Chiunque, leggendo queste righe, avrà pensato all’Italia di questi ultimi giorni. Eppure non è così. Al quadro, crudo e drammatico, che ho appena descritto, faccio seguire un brano tratto da un diario, un testo scritto da un grande sociologo di nome Alain Touraine, che commenta tutto ciò che successe, convulsamente, qualche giorno dopo quelle durissime proteste popolari:
«Angel Parra, le cui canzoni amavo, è in ora in prigione. ll suo amico Victor Jara, che cantava la contestazione, è stato arrestato all’università al momento del colpo di stato. Una settimana dopo, hanno invitato sua moglie a portarsi via il cadavere dall’obitorio. La sua morte è stata annunciata senza commenti. Pablo Neruda, che ha dato un nome alle rocce e agli uccelli dell’America latina, che ha fatto correre su tutto il continente le parole tenere e disperate dell’amore, della collera, e della speranza, è abbandonato in questa casa depredata, saccheggiata. Il poeta scompare e la dittatura impone il silenzio della menzogna. Ieri, mentre moriva, il fuoco acceso dall’esercito bruciava i suoi libri tra le torri del quartiere San Borja. Non dimenticherò le mie ultime ore a Santiago. Parto domani. Io non posso fare più niente, qui. È crollato un mondo, è crollata una speranza. Da oggi bisogna pensare alla lotta che comincia, allo sforzo di un popolo per riconquistare la libertà».
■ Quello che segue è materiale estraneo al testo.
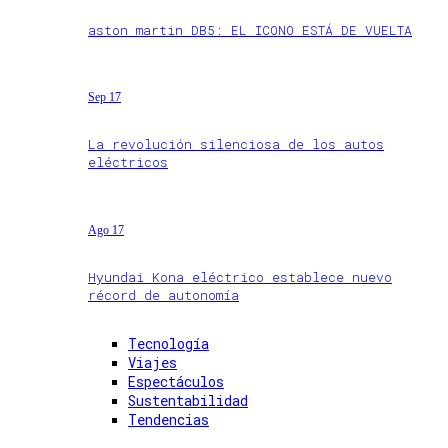
aston martin DB5: EL ICONO ESTÁ DE VUELTA
Sep 17
La revolución silenciosa de los autos
eléctricos
Ago 17
Hyundai Kona eléctrico establece nuevo
récord de autonomía
Tecnología
Viajes
Espectáculos
Sustentabilidad
Tendencias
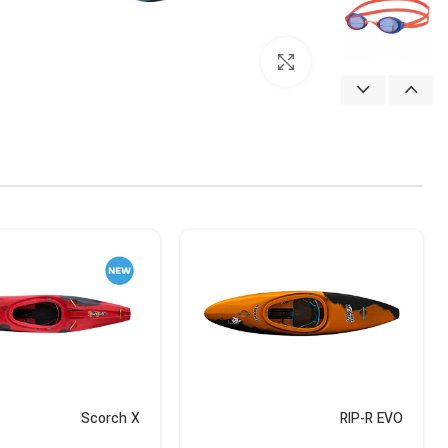
بزرگنمایی تصویر
Scorch X
RIP-R EVO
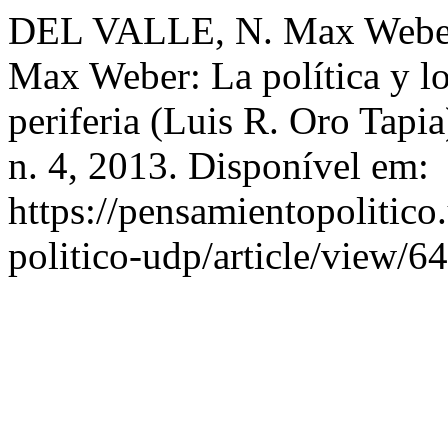
DEL VALLE, N. Max Weber 
Max Weber: La política y los
periferia (Luis R. Oro Tapia
n. 4, 2013. Disponível em:
https://pensamientopolitico
politico-udp/article/view/6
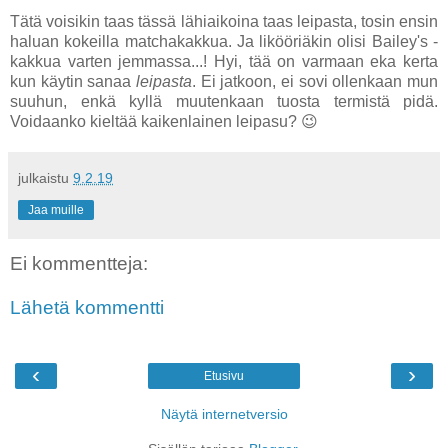
Tätä voisikin taas tässä lähiaikoina taas leipasta, tosin ensin
haluan kokeilla matchakakkua. Ja likööriäkin olisi Bailey's -
kakkua varten jemmassa...! Hyi, tää on varmaan eka kerta
kun käytin sanaa
leipasta
. Ei jatkoon, ei sovi ollenkaan mun
suuhun, enkä kyllä muutenkaan tuosta termistä pidä.
Voidaanko kieltää kaikenlainen leipasu? 😉
julkaistu
9.2.19
Jaa muille
Ei kommentteja:
Lähetä kommentti
‹
›
Etusivu
Näytä internetversio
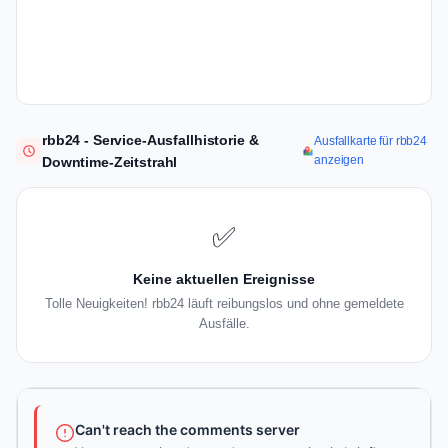
rbb24 - Service-Ausfallhistorie &
Ausfallkarte für rbb24
anzeigen
Downtime-Zeitstrahl
✅
Keine aktuellen Ereignisse
Tolle Neuigkeiten! rbb24 läuft reibungslos und ohne gemeldete
Ausfälle.
Can't reach the comments server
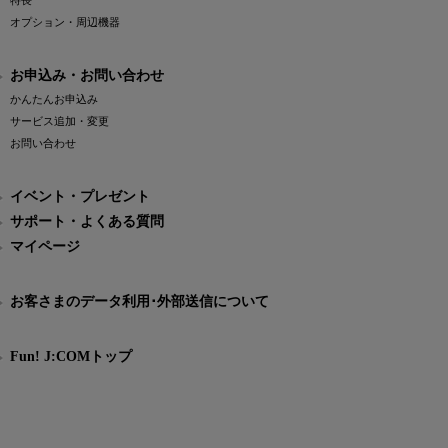
特長
オプション・周辺機器
お申込み・お問い合わせ
かんたんお申込み
サービス追加・変更
お問い合わせ
イベント・プレゼント
サポート・よくある質問
マイページ
お客さまのデータ利用･外部送信について
Fun! J:COMトップ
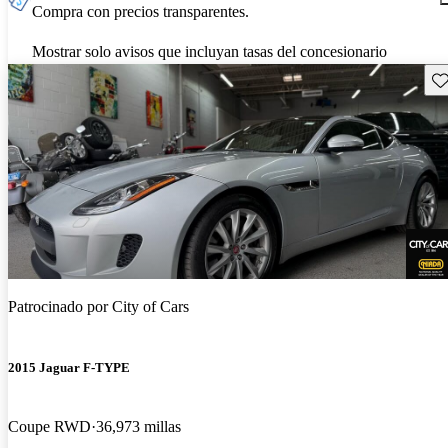
Compra con precios transparentes.
Mostrar solo avisos que incluyan tasas del concesionario
Gu
Patrocinado por
City of Cars
2015 Jaguar F-TYPE
Coupe RWD
36,973 millas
Tutto questo era, dunque, in Cile. Era il settembre 1973. Allende moriva assediato alla Moneda e i militari di Pinochet prendevano il potere. Colpisce, in questo racconto che parla della situazione cilena, la somiglianza con i problemi sociali e civili che stiamo vivendo in Italia in questi giorni. La protesta degli autotrasportatori di questi giorni ricalca perfettamente i blocchi e le violenze dei camionisti cileni in quei tragici giorni che precedettero il golpe: oggi in Italia essi protestano per il rincaro dell’autostrada, per l’eccessivo costo del gasolio, per l’aumento dell’Iva e delle addizionali Irpef, mentre ancora il 90% delle merci, circa 1,5 miliardi di tonnellate, viaggia su strada, su 4,7 milioni di Tir e a differenza di tutti i più avanzati paesi europei. Mettendo a rischio l’incolumità degli automobilisti italiani, ma nessuno da decenni fa nulla. Mettendo a rischio, in questi giorni, più di 50 milioni di euro di prodotti italiani, in un contesto di crisi già nerissima per l’agricoltura e, più in generale, la vendita al dettaglio.
Il contesto storico è, con tutta evidenza, completamente diverso, il mondo è cambiato, viviamo in un un’età globale, la politica, le dinamiche sociali sono completamente differenti, ma quello che lascia stupefatti è che le situazioni quotidiane delle varie categorie sociali e degli individui alle prese con la crisi finanziaria ed economica sono le stesse, identiche a quelle di allora. I modi della protesta, pure. Che ci sia di fronte un governo di Unità Popular o un governo di tecnici, con l’appoggio tacito di quasi tutto l’arco parlamentare, poco cambia. Certo, il finale di quella vicenda fu una dittatura feroce e sanguinaria, appoggiata da una potenza straniera. Oggi l’evoluzione di quei problemi sarà, di certo, diversa.